## INPUT FOR THIS TASK
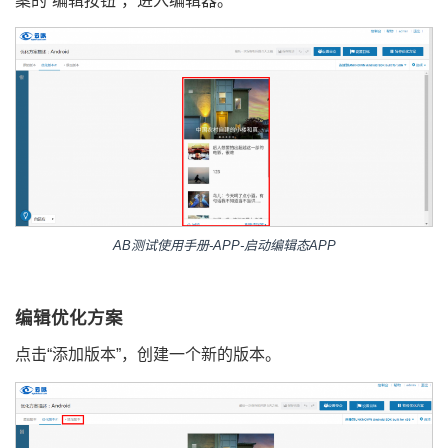
案的“编辑按钮”，进入编辑器。
AB测试使用手册-APP-启动编辑态APP
编辑优化方案
点击“添加版本”，创建一个新的版本。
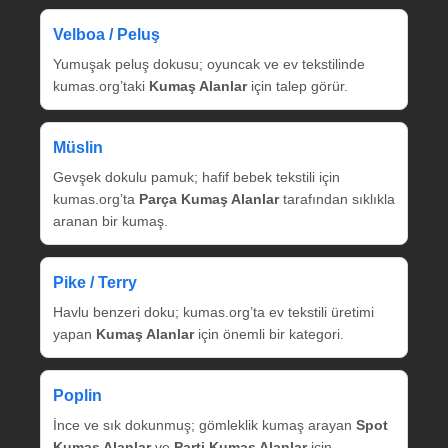
Velboa / Peluş
Yumuşak peluş dokusu; oyuncak ve ev tekstilinde
kumas.org’taki
Kumaş Alanlar
için talep görür.
Müslin
Gevşek dokulu pamuk; hafif bebek tekstili için
kumas.org’ta
Parça Kumaş Alanlar
tarafından sıklıkla
aranan bir kumaş.
Pike / Terry
Havlu benzeri doku; kumas.org’ta ev tekstili üretimi
yapan
Kumaş Alanlar
için önemli bir kategori.
Poplin
İnce ve sık dokunmuş; gömleklik kumaş arayan
Spot
Kumaş Alanlar
ve
Parti Kumaş Alanlar
için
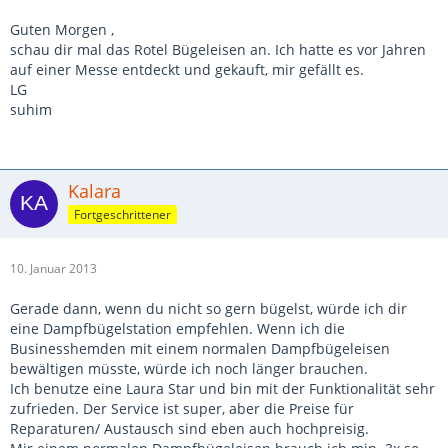
Guten Morgen ,
schau dir mal das Rotel Bügeleisen an. Ich hatte es vor Jahren
auf einer Messe entdeckt und gekauft, mir gefällt es.
LG
suhim
Kalara
Fortgeschrittener
10. Januar 2013
Gerade dann, wenn du nicht so gern bügelst, würde ich dir
eine Dampfbügelstation empfehlen. Wenn ich die
Businesshemden mit einem normalen Dampfbügeleisen
bewältigen müsste, würde ich noch länger brauchen.
Ich benutze eine Laura Star und bin mit der Funktionalität sehr
zufrieden. Der Service ist super, aber die Preise für
Reparaturen/ Austausch sind eben auch hochpreisig.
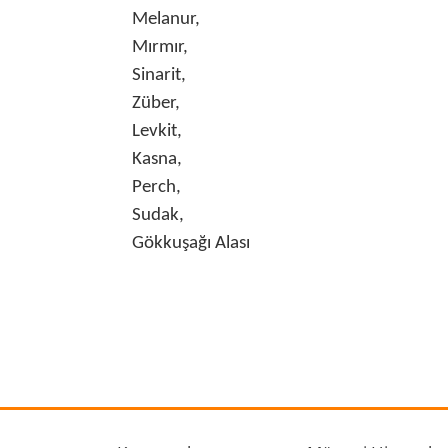
Melanur,
Mırmır,
Sinarit,
Züber,
Levkit,
Kasna,
Perch,
Sudak,
Gökkuşağı Alası
Bu ürünün fiyat bilgisi, resim, ürün açıklamalarında
Görüş ve önerileriniz için teşekkür ederiz.
Ürün resmi kalitesiz, bozuk veya görüntülenemiyo
Ürün açıklamasında eksik bilgiler bulunuyor.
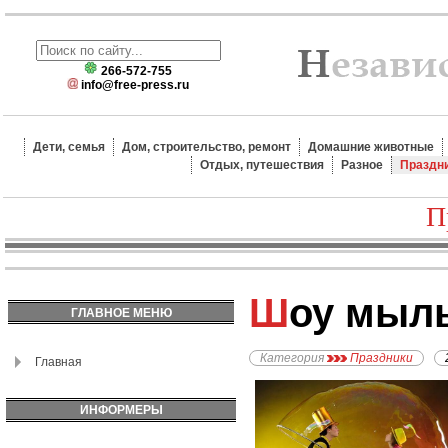
266-572-755
info@free-press.ru
Дети, семья
Дом, строительство, ремонт
Домашние животные
Отдых, путешествия
Разное
Праздн
П
Шоу мыл
ГЛАВНОЕ МЕНЮ
Категория
Праздники
Главная
ИНФОРМЕРЫ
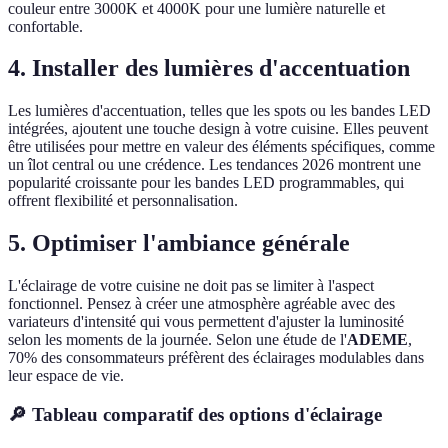
couleur entre 3000K et 4000K pour une lumière naturelle et
confortable.
4. Installer des lumières d'accentuation
Les lumières d'accentuation, telles que les spots ou les bandes LED
intégrées, ajoutent une touche design à votre cuisine. Elles peuvent
être utilisées pour mettre en valeur des éléments spécifiques, comme
un îlot central ou une crédence. Les tendances 2026 montrent une
popularité croissante pour les bandes LED programmables, qui
offrent flexibilité et personnalisation.
5. Optimiser l'ambiance générale
L'éclairage de votre cuisine ne doit pas se limiter à l'aspect
fonctionnel. Pensez à créer une atmosphère agréable avec des
variateurs d'intensité qui vous permettent d'ajuster la luminosité
selon les moments de la journée. Selon une étude de l'
ADEME
,
70% des consommateurs préfèrent des éclairages modulables dans
leur espace de vie.
🔎 Tableau comparatif des options d'éclairage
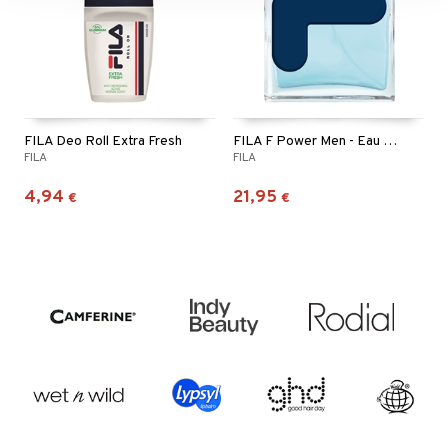
FILA Deo Roll Extra Fresh
FILA F Power Men - Eau de toilette
FILA
FILA
4,94
21,95
€
€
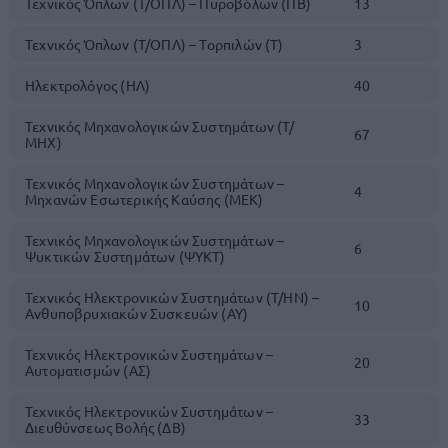
Τεχνικός Όπλων (Τ/ΟΠΛ) – Πυροβόλων (ΠΒ)
13
Τεχνικός Όπλων (Τ/ΟΠΛ) – Τορπιλών (Τ)
3
Ηλεκτρολόγος (ΗΛ)
40
Τεχνικός Μηχανολογικών Συστημάτων (Τ/
67
ΜΗΧ)
Τεχνικός Μηχανολογικών Συστημάτων –
4
Μηχανών Εσωτερικής Καύσης (ΜΕΚ)
Τεχνικός Μηχανολογικών Συστημάτων –
6
Ψυκτικών Συστημάτων (ΨΥΚΤ)
Τεχνικός Ηλεκτρονικών Συστημάτων (Τ/ΗΝ) –
10
Ανθυποβρυχιακών Συσκευών (ΑΥ)
Τεχνικός Ηλεκτρονικών Συστημάτων –
20
Αυτοματισμών (ΑΣ)
Τεχνικός Ηλεκτρονικών Συστημάτων –
33
Διευθύνσεως Βολής (ΔΒ)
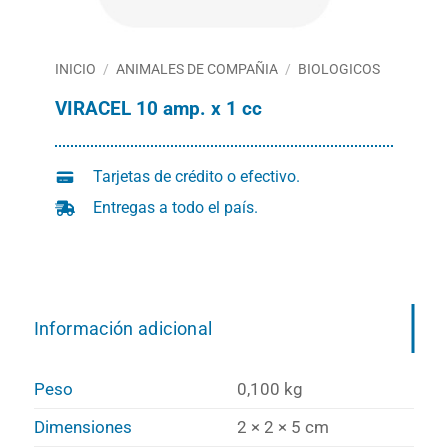
INICIO
/
ANIMALES DE COMPAÑIA
/
BIOLOGICOS
VIRACEL 10 amp. x 1 cc
Tarjetas de crédito o efectivo.
Entregas a todo el país.
Información adicional
Peso
0,100 kg
Dimensiones
2 × 2 × 5 cm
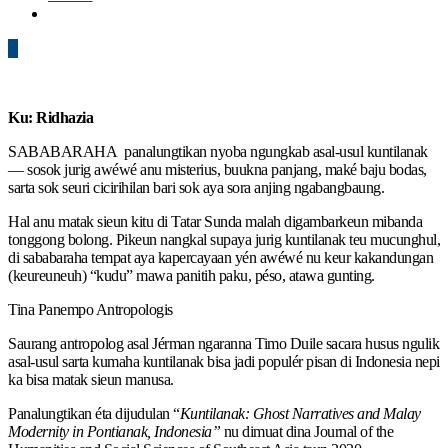
0
Ku: Ridhazia
SABABARAHA panalungtikan nyoba ngungkab asal-usul kuntilanak
— sosok jurig awéwé anu misterius, buukna panjang, maké baju bodas,
sarta sok seuri cicirihilan bari sok aya sora anjing ngabangbaung.
Hal anu matak sieun kitu di Tatar Sunda malah digambarkeun mibanda
tonggong bolong. Pikeun nangkal supaya jurig kuntilanak teu mucunghul,
di sababaraha tempat aya kapercayaan yén awéwé nu keur kakandungan
(keureuneuh) “kudu” mawa panitih paku, péso, atawa gunting.
Tina Panempo Antropologis
Saurang antropolog asal Jérman ngaranna Timo Duile sacara husus ngulik
asal-usul sarta kumaha kuntilanak bisa jadi populér pisan di Indonesia nepi
ka bisa matak sieun manusa.
Panalungtikan éta dijudulan “
Kuntilanak: Ghost Narratives and Malay
Modernity in Pontianak, Indonesia”
nu dimuat dina Journal of the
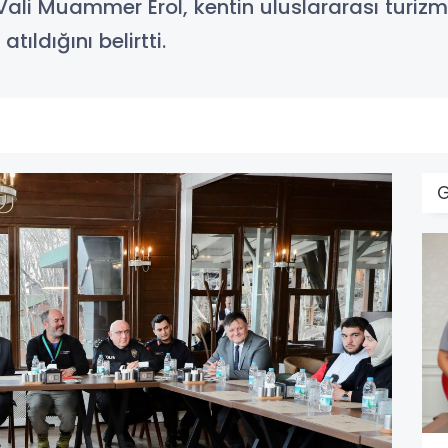
i. Vali Muammer Erol, kentin uluslararası tur
tıldığını belirtti.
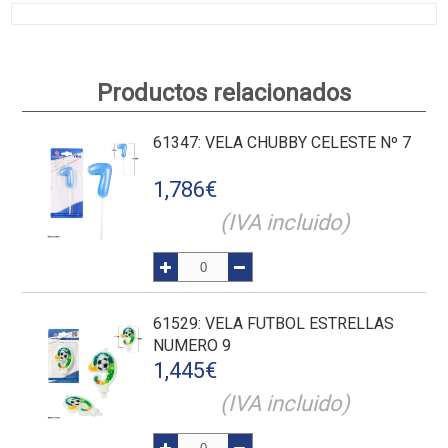
Productos relacionados
61347
: VELA CHUBBY CELESTE Nº 7
1,786
€
(IVA incluido)
61529
: VELA FUTBOL ESTRELLAS
NUMERO 9
1,445
€
(IVA incluido)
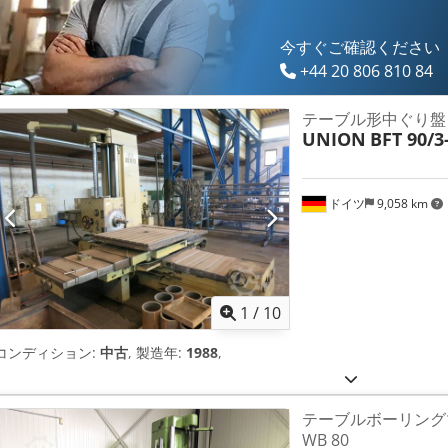
今すぐご確認ください
+44 20 806 810 84
テーブル形中ぐり盤
UNION
BFT 90/3
ドイツ
9,058 km
1
/
10
コンディション:
中古
, 製造年:
1988
,
テーブルボーリングマシ
WB 80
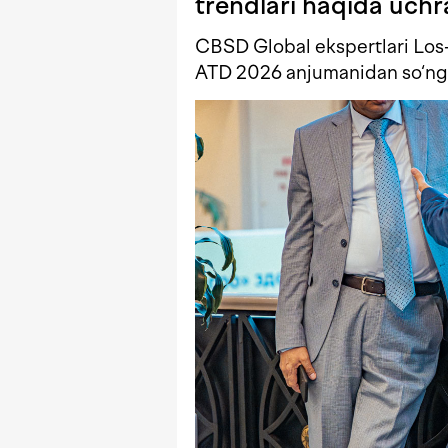
trendlari haqida uch
CBSD Global ekspertlari Los-A
ATD 2026 anjumanidan so‘ng as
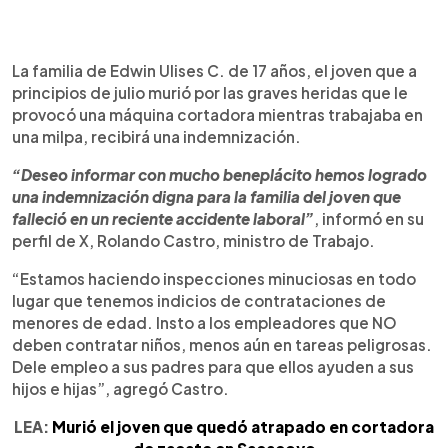
0:00
►
Escuchar artículo
La familia de Edwin Ulises C. de 17 años, el joven que a
principios de julio murió por las graves heridas que le
provocó una máquina cortadora mientras trabajaba en
una milpa, recibirá una indemnización.
“Deseo informar con mucho beneplácito hemos logrado
una indemnización digna para la familia del joven que
falleció en un reciente accidente laboral”
, informó en su
perfil de X, Rolando Castro, ministro de Trabajo.
“Estamos haciendo inspecciones minuciosas en todo
lugar que tenemos indicios de contrataciones de
menores de edad. Insto a los empleadores que NO
deben contratar niños, menos aún en tareas peligrosas.
Dele empleo a sus padres para que ellos ayuden a sus
hijos e hijas”, agregó Castro.
LEA:
Murió el joven que quedó atrapado en cortadora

## TRY IT
A clean copy is needed of the lines above from the one with "zufrieden. Der Service" up to and including the one with "Bu ürünün fiyat". Please set it down exactly, with no pictures.

## COMPLETED EXERCISE
zufrieden. Der Service ist super, aber die Preise für
Reparaturen/ Austausch sind eben auch hochpreisig.
Melanur,
Mırmır,
Sinarit,
Züber,
Levkit,
Kasna,
Perch,
Sudak,
Gökkuşağı Alası
Bu ürünün fiyat bilgisi, resim, ürün açıklamalarında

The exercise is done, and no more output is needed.